DOING AWAY WITH ESPEAK


Christo Vorster
 

Hi list

 

I do not necessarily agree with the idea to do away with ESpeak. I believe that is a case of "horses for causes."

 

In South Africa, more specifically, at the Institute for the Blind in Worcester where I am a lecturer, we extensively use ESpeak to read Afrikaans. And may I say, the quality of ESpeak's Afrikaans is actually very good.

 

I won't mind if the developers do away with ESpeak, but before that happens I want definite proof that the replacement program has, at least, the same quality, preferably, better.

 

Cheers

 

Christo


Jacob Kruger
 

Christo,

Am also based in SA, and, yes, eSpeak is my choice when using NVDA, partly due to it handling multiple languages, but, also, since while it's not particularly natural sounding, it is definitely very clear-sounding, makes it easy to be pretty sure what you're hearing it say, etc. - which is also pretty important when working as a programmer/software developer.

In other words, while understand why some people might prefer somewhat natural sounding voices, they're definitely not of too much interest to some of us, all the time...<smile>

Stay well

Jacob Kruger
Blind Biker
Skype: BlindZA
"Roger Wilco wants to welcome you...to the space janitor's closet..."

On 2016-04-20 10:53 AM, Christo Vorster wrote:
Hi list

I do not necessarily agree with the idea to do away with ESpeak. I
believe that is a case of "horses for causes."

In South Africa, more specifically, at the Institute for the Blind in
Worcester where I am a lecturer, we extensively use ESpeak to read
Afrikaans. And may I say, the quality of ESpeak's Afrikaans is actually
very good.

I won't mind if the developers do away with ESpeak, but before that
happens I want definite proof that the replacement program has, at
least, the same quality, preferably, better.

Cheers

Christo


Christo de Klerk
 

Hello from another South African

eSpeak has some features not found in other synthesisers which, in my view, make it an essential synthesiser to have around. It is the only one I know which can pronounce the International Phonetic Alphabet and the Greek alphabet when using an English voice, which is extremely important for anyone interested in linguistics. It reads diacritic characters correctly which expensive synthesisers like Ivona cannot even do.

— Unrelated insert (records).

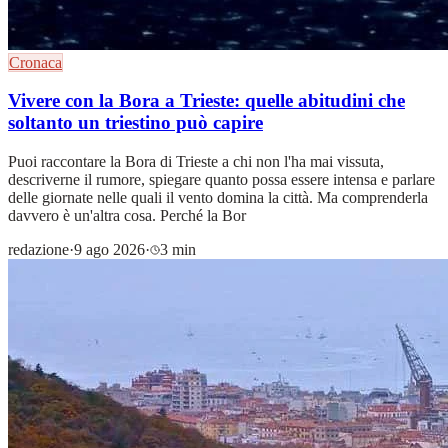
Cronaca
Vivere con la Bora a Trieste: quelle abitudini che
soltanto un triestino può capire
Puoi raccontare la Bora di Trieste a chi non l'ha mai vissuta,
descriverne il rumore, spiegare quanto possa essere intensa e parlare
delle giornate nelle quali il vento domina la città. Ma comprenderla
davvero è un'altra cosa. Perché la Bor
redazione
·
9 ago 2026
·
3 min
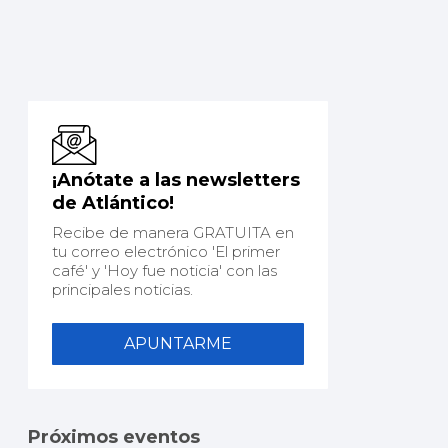
¡Anótate a las newsletters
de Atlántico!
Recibe de manera GRATUITA en
tu correo electrónico 'El primer
café' y 'Hoy fue noticia' con las
principales noticias.
APUNTARME
Próximos eventos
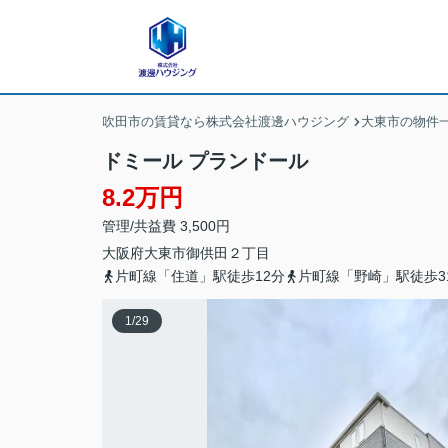
吹田市の賃貸なら株式会社渡邊ハウジング
大東市の物件
ドミール プランドール
8.2万円
管理/共益費 3,500円
大阪府
大東市
御供田
２丁目
片町線「住道」駅徒歩12分
片町線「野崎」駅徒歩3
1
/
29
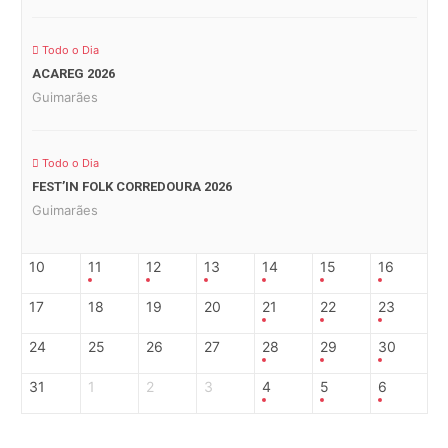
Todo o Dia
ACAREG 2026
Guimarães
Todo o Dia
FEST’IN FOLK CORREDOURA 2026
Guimarães
10
11
12
13
14
15
16
17
18
19
20
21
22
23
24
25
26
27
28
29
30
31
1
2
3
4
5
6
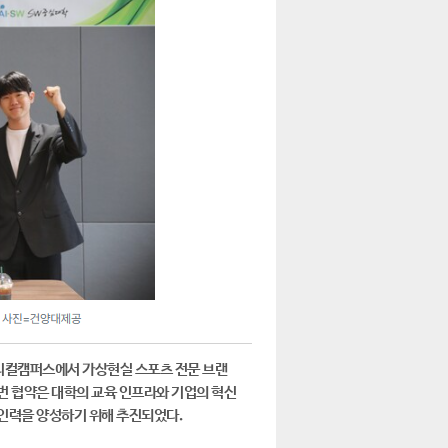
메디컬캠퍼스에서 가상현실 스포츠 전문 브랜
이번 협약은 대학의 교육 인프라와 기업의 혁신
 인력을 양성하기 위해 추진되었다.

Apart from these linguistic features, eSpeak must be just about the most responsive synthesiser. It also probably is the most accurate in its pronunciation of any synthesiser I know; in other words, it mispronounces fewer words than other synthesisers do. I think the author of eSpeak, Jonathan Duddington, did a truly wonderful job with eSpeak.

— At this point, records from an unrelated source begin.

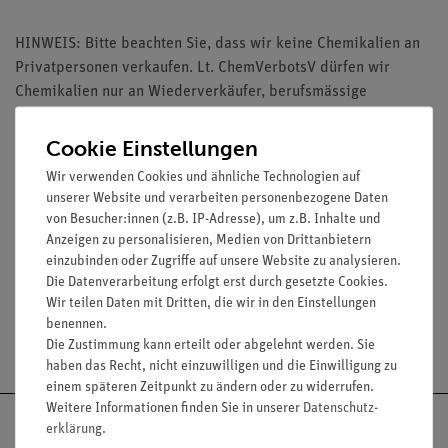
HINWEIS: Bitte beachten Sie, dass wir keine Chemikalien an
Privatpersonen verkaufen. Lt. ChemVerbotsV dürfen wir
Chemikalien nur an Wiederverkäufer, berufsmässige
Verwender und öffentliche Forschungs-, Untersuchungs- und
Lehranstalten abgeben.
Cookie Einstellungen
Wir verwenden Cookies und ähnliche Technologien auf
unserer Website und verarbeiten personenbezogene Daten
von Besucher:innen (z.B. IP-Adresse), um z.B. Inhalte und
Anzeigen zu personalisieren, Medien von Drittanbietern
Media / Downloads
einzubinden oder Zugriffe auf unsere Website zu analysieren.
Die Datenverarbeitung erfolgt erst durch gesetzte Cookies.
Wir teilen Daten mit Dritten, die wir in den Einstellungen
benennen.
Versandkostenfrei ab 300,- €
Die Zustimmung kann erteilt oder abgelehnt werden. Sie
haben das Recht, nicht einzuwilligen und die Einwilligung zu
einem späteren Zeitpunkt zu ändern oder zu widerrufen.
Weitere Informationen finden Sie in unserer
Daten­schutz­
erklärung
.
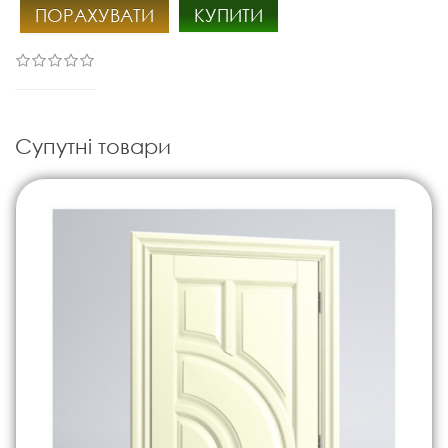
ПОРАХУВАТИ
КУПИТИ
Супутні товари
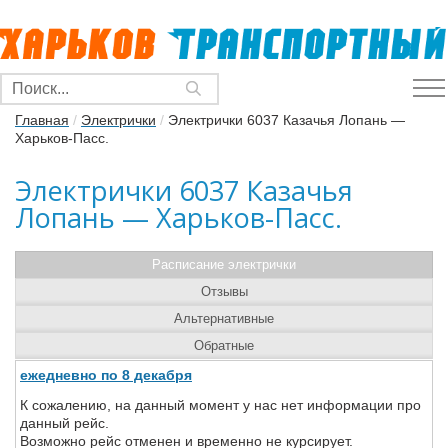
Главная
/
Электрички
/
Электрички 6037 Казачья Лопань —
Харьков-Пасс.
Электрички 6037 Казачья
Лопань — Харьков-Пасс.
Расписание электрички
Отзывы
Альтернативные
Обратные
ежедневно по 8 декабря
К сожалению, на данный момент у нас нет информации про
данный рейс.
Возможно рейс отменен и временно не курсирует.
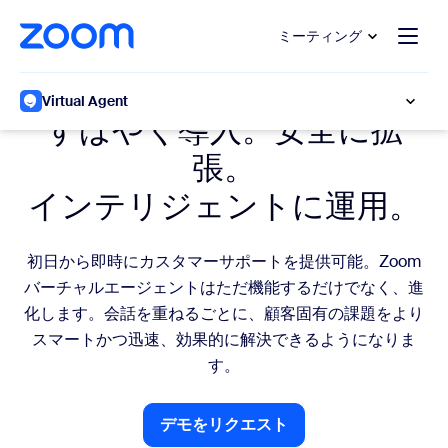
ンテンツへスキップ
チャットへスキップ
ミーティング
柔軟な拡張性
Virtual Agent
すばやく導入。安全に拡
張。
インテリジェントに運用。
初日から即時にカスタマーサポートを提供可能。Zoom
バーチャルエージェントはただ機能するだけでなく、進
化します。会話を重ねるごとに、顧客固有の課題をより
スマートかつ迅速、効果的に解決できるようになりま
す。
デモをリクエスト
デモをリクエスト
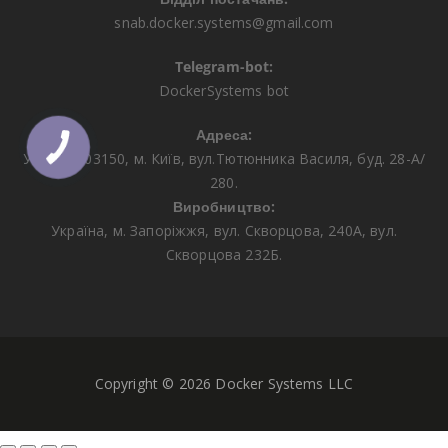
snab.docker.systems@gmail.com
Telegram-bot:
DockerSystems bot
Адреса:
КНОПКА
ЗВ'ЯЗКУ
Україна, 03150, м. Київ, вул.Тютюнника Василя, буд. 28-А/
280.
Виробництво:
Україна, м. Запоріжжя, вул. Скворцова, 240А, вул.
Скворцова 232Б.
Copyright © 2026 Docker Systems LLC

Another point: if you don't particularly care for the default voices used by eSpeak, you can install and use the MBrola voices which are also supported by eSpeak and which can pronounce everything eSpeak does. These voices have a very natural sound. I use the UK English voice. Installing MBrola is admittedly a mission, but once installed they definitely are worth the trouble.

Kind regards

Other Christo (by the way, it is not true that half the men in South Africa are called Christo).

On 2016/04/20 1:15 PM, Jacob Kruger wrote:
Christo,

Am also based in SA, and, yes, eSpeak is my choice when using NVDA, partly due to it handling multiple languages, but, also, since while it's not particularly natural sounding, it is definitely very clear-sounding, makes it easy to be pretty sure what you're hearing it say, etc. - which is also pretty important when working as a programmer/software developer.

In other words, while understand why some people might prefer somewhat natural sounding voices, they're definitely not of too much interest to some of us, all the time...<smile>

Stay well

Jacob Kruger
Blind Biker
Skype: BlindZA
"Roger Wilco wants to welcome you...to the space janitor's closet..."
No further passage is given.